<h1>
    Learn Python
</h1>

<h2 style="color: yellow">Manipulating XML</h2>

Sometimes when you're processing markup like XML or HTML, you don't want to build a parser that just runs through the document one line at a time. What you'll need to do is have the entire document in memory so you can manipulate it. In other words, you'll operate on the Documents Object Model or DOM. In this example, we'll see how to use the XML Mini DOM class that Python provides to load an XML file and then operate on the document while it's in memory.

First thing I'm going to do is import the module that let's me operate on an XML DOM. So I'm going to import xml.dom.minidom.

In [None]:
import xml.dom.minidom

This is sample XML (samplexml.xml) and if you open it up and look at it, you can see it's a pretty standard XML file. It's just got some basic information about a person in it. So here's my name, where I live, some skills that I have, again, just simple XML file for demonstrating parsing.

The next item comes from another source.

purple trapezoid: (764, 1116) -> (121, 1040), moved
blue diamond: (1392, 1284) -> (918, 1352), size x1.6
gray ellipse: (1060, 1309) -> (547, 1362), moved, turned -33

I'm going to use the parse function on the XML mini DOM to load and parse the file. So I'll make a variable called, doc and I'll call xml.dom.minidom.parse, and to the parts function I'm going to parse that file samplexml.xml So this will parse the XML file and create an in-memory DOM object that I can manipulate. And because the name of the file that I want to parse happens to be in the same directory as my code, I don't have to do any fancy path manipulation. So once we've parsed the document, let's print out the name of the root of the document. So that's going to be Node name on the document element along with the tag name of the first child of the document.

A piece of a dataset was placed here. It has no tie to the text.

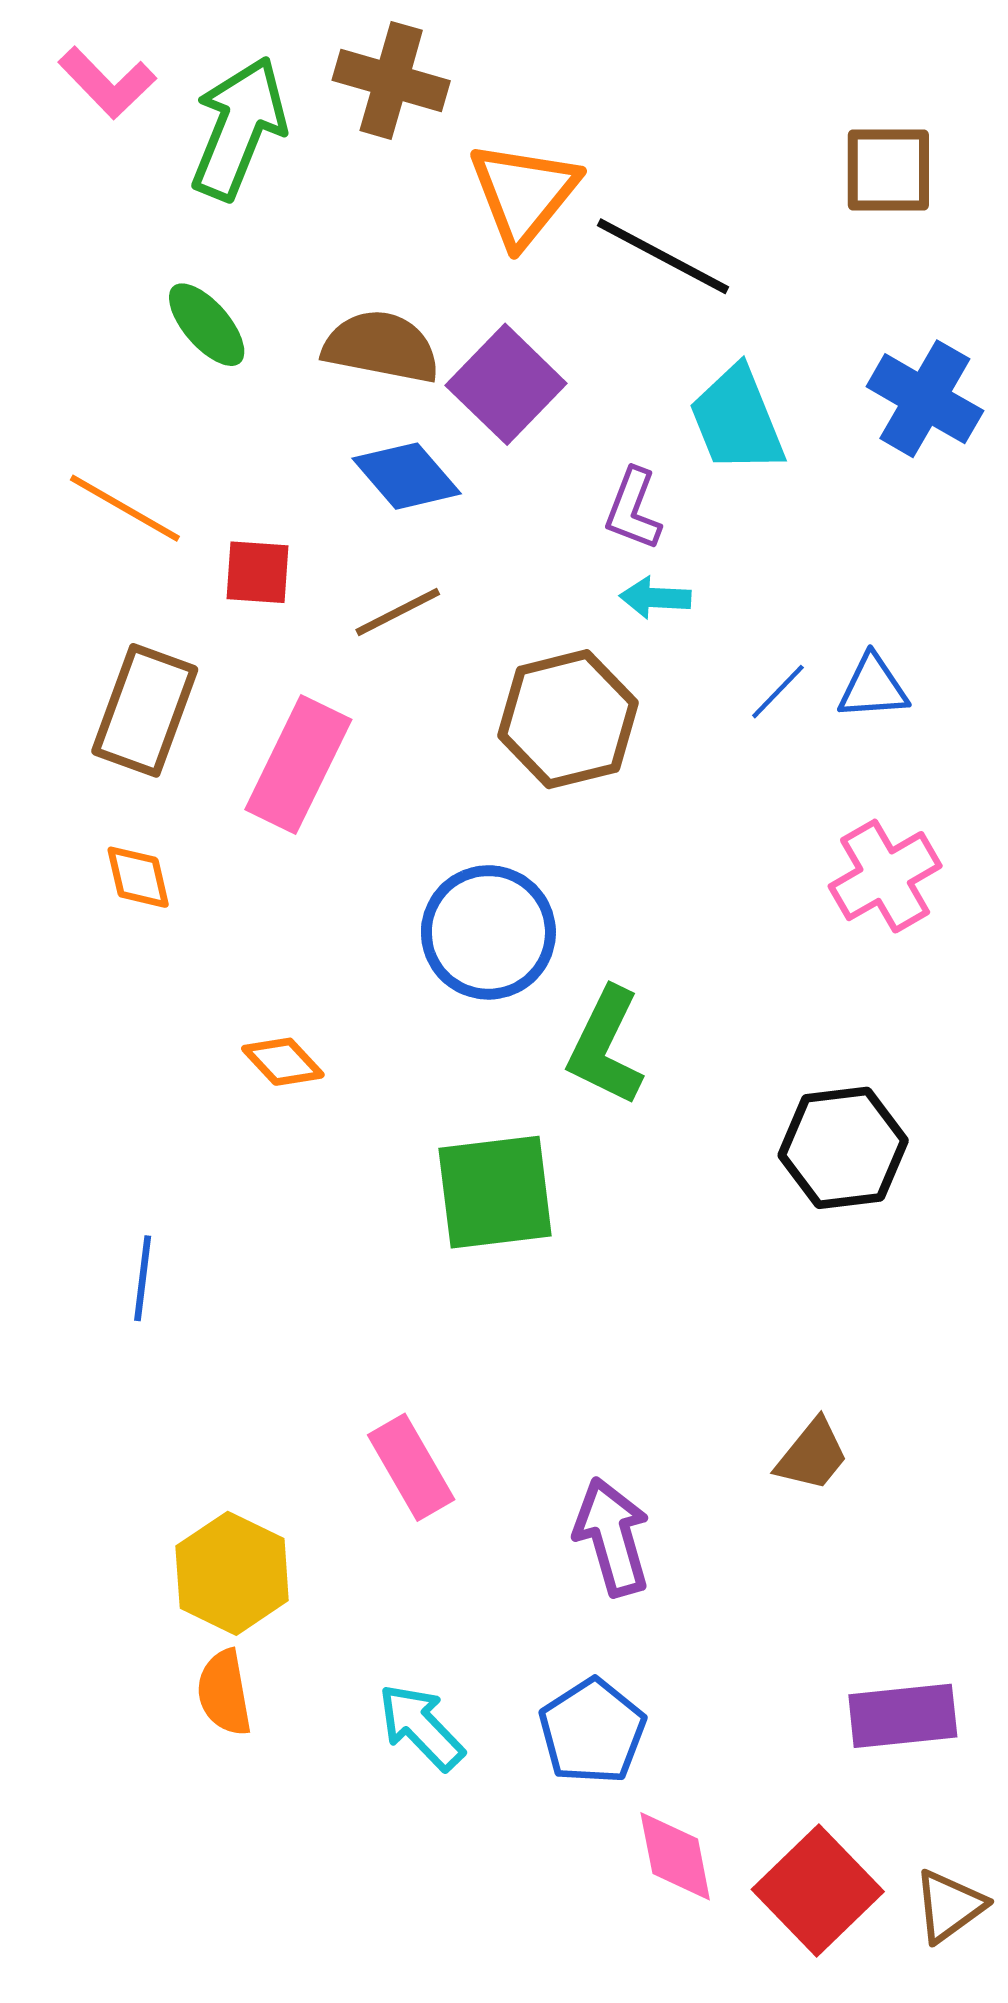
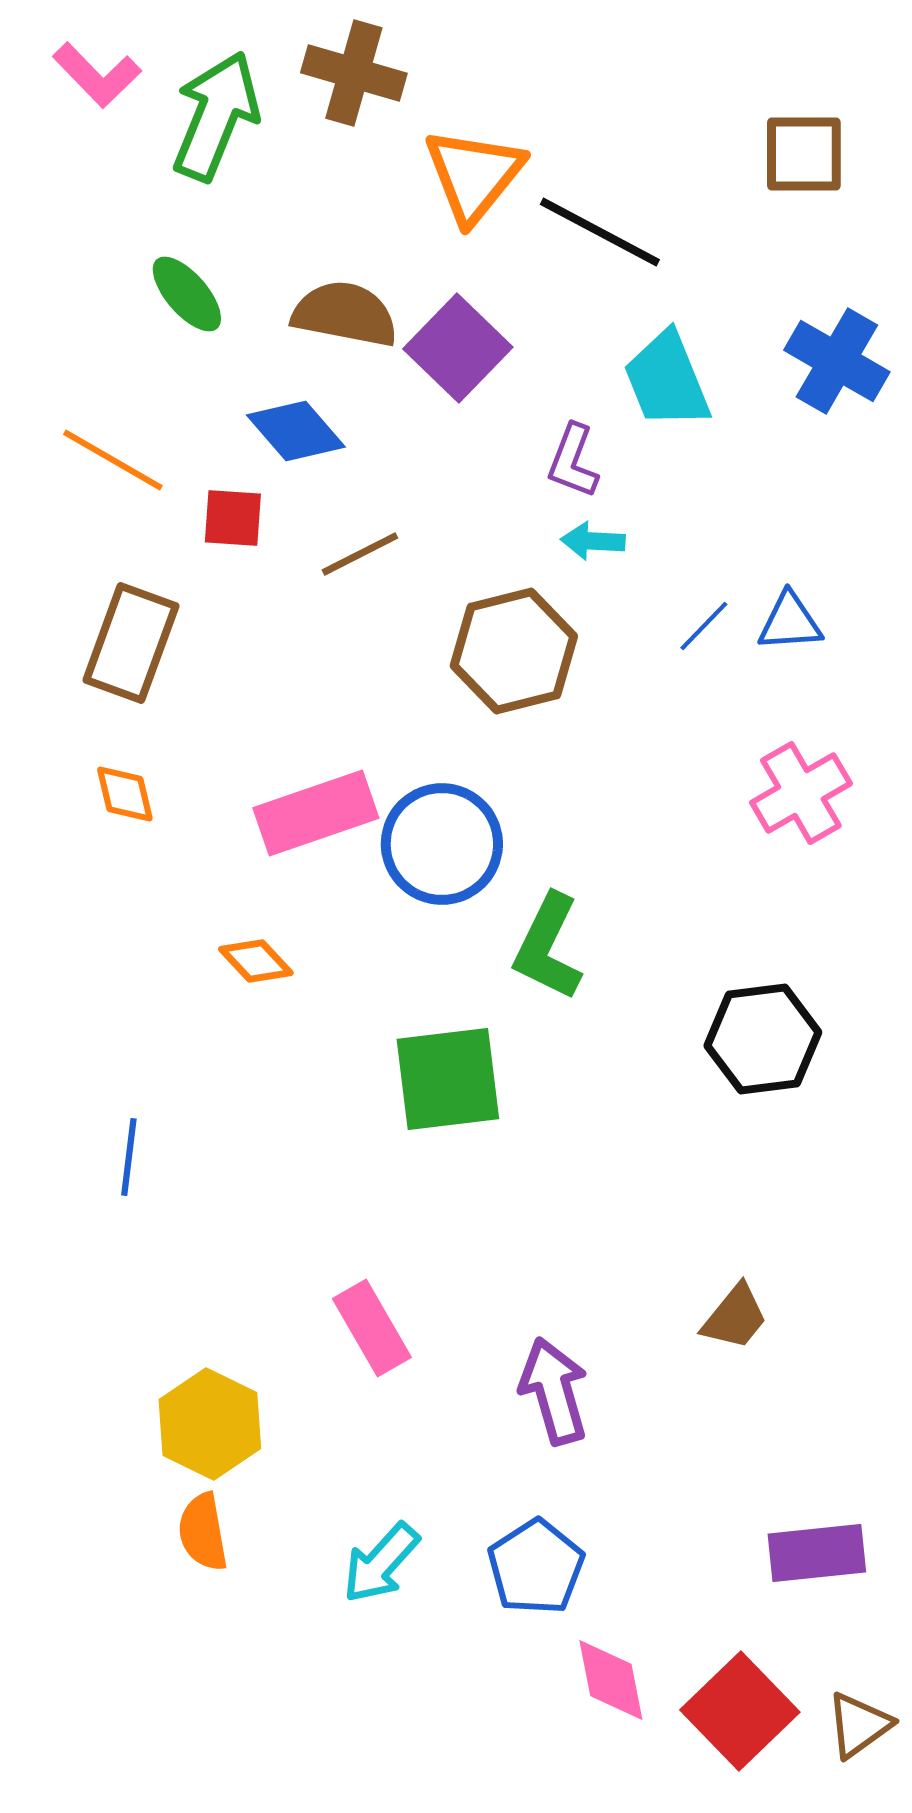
blue diamond: (407, 476) -> (296, 431), moved
pink rectangle: (298, 764) -> (316, 813), moved, turned 45
cyan arrow: (421, 1727) -> (381, 1563), turned -94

So there'll be doc.firstchild.tagname. Now, if these property names don't look familiar to you, there are standard names that are used in the Document Object Model, things like no name and first child and tag name, these are all standard properties of DOM elements.

In [None]:
# use the parse() function to load and parse an XML file
doc = xml.dom.minidom.parse("samplexml.xml")

# print out the document node and the name of the first child tag
print (doc.nodeName)
print (doc.firstChild.tagName)


And you can see that the node name of the doc is #document, which is just like the W3C specs as it should be. And the first child tag in the document, the tag name of that is person. And if you look sure enough, that's the first tag that's in the document.

So now we're going to get a list of XML tags from the document and print each one. So I'm going to use the DOM standard function called get elements by tag name. So I'll name this variable skills and I'll call doc.getelementsbytagname. And I'm going to get all the skill tags. And again, if you look at the XML, that's going to be these tags right here. So I'll get all of those skill tags and then I'm going to print out. Let's see I'll print out skills.length skills are listed. Then I'll print out each one of the skills, for skill in skills, let's print out, skill.getattribute and I'm going to get the name attribute. So again, if we go back to the XML, you can see that each one of these skill tags has a name attribute and it has a value. So I'm going to loop over each one of the skills tags, get the attribute called name and print out its value.

In [None]:
# get a list of XML tags from the document and print each one
skills = doc.getElementsByTagName("skill")
print ("%d skills:" % skills.length)
for skill in skills:
    print (skill.getAttribute("name"))

So there's four skills listed.

Let's create a new XML tag and add it into the document. So I'll create a new tag and I'll have a variable called new skill. And I'm going to call the create element function on the document. And I'm going to create a new skill element. And on that new skill, I'm going to call set attribute, and I'm going to set the name attribute to another skill that I have, let's do jQuery.

And then I'm going to to tell the document to tell it's first child element, that's the person tag to append a new child inside of itself, and that's going to be my new skill tag. So create element is a standard W3C function, which creates a new tag. And then I'm creating that new tag. And then I'm sending the, the name attribute to be jQuery. And then I'm going to append this new skill tag into the first child of the document, which remember is this person tag. So the new skill tag is going to appear in the document below this one.

And then we'll print out a listing of the skills before the new one is added. And then we'll print out the list after it's added to make sure everything worked.

In [None]:
print ("Before add new skill")
skills = doc.getElementsByTagName("skill")
print ("%d skills:" % skills.length)
for skill in skills:
    print (skill.getAttribute("name"))

print ("--------------------------------")

# create a new XML tag and add it into the document
newSkill = doc.createElement("skill")
newSkill.setAttribute("name", "jQuery")
doc.firstChild.appendChild(newSkill)

print ("After add new skill")

skills = doc.getElementsByTagName("skill")
print ("%d skills:" % skills.length)
for skill in skills:
    print (skill.getAttribute("name"))